BEGIN DATA PROVIDED
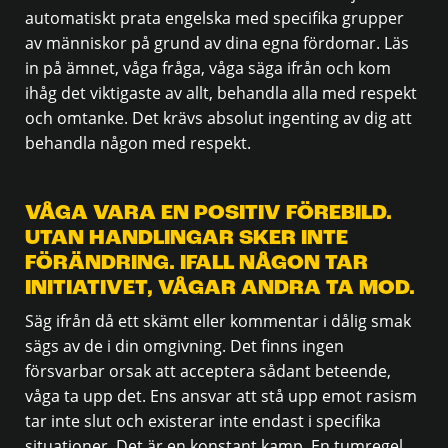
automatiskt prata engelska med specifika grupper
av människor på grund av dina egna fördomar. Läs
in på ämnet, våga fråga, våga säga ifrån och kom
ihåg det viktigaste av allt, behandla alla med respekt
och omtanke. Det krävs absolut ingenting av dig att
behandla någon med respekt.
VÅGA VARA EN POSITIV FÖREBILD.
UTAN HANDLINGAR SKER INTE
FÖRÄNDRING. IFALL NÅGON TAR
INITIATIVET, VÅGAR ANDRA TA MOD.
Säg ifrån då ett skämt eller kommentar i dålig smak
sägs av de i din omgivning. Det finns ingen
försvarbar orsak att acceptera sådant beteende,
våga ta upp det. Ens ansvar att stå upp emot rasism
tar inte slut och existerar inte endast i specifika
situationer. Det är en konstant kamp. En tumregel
END DATA PROVIDED
BEGIN DATA PROVIDED
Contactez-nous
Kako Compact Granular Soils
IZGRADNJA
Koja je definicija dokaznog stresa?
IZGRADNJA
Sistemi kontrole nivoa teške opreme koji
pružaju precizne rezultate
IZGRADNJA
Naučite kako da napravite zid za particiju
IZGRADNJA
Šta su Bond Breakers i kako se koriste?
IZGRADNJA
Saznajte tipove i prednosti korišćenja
END DATA PROVIDED
BEGIN DATA PROVIDED
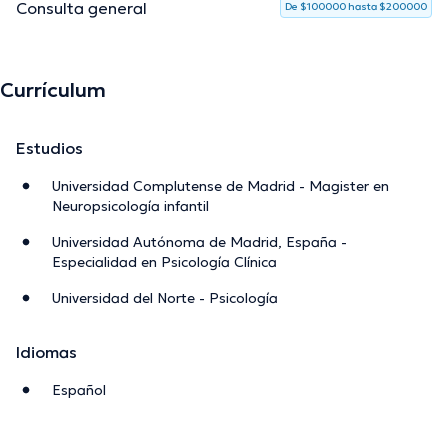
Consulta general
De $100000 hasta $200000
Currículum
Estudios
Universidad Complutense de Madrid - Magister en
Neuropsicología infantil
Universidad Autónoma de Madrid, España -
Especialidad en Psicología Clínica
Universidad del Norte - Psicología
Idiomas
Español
END DATA PROVIDED
▶ [REQUIREMENT] In the entries above, identify every line with the word "respekt". Copy those lines.

▶ [FINAL ANSWER]
ihåg det viktigaste av allt, behandla alla med respekt
behandla någon med respekt.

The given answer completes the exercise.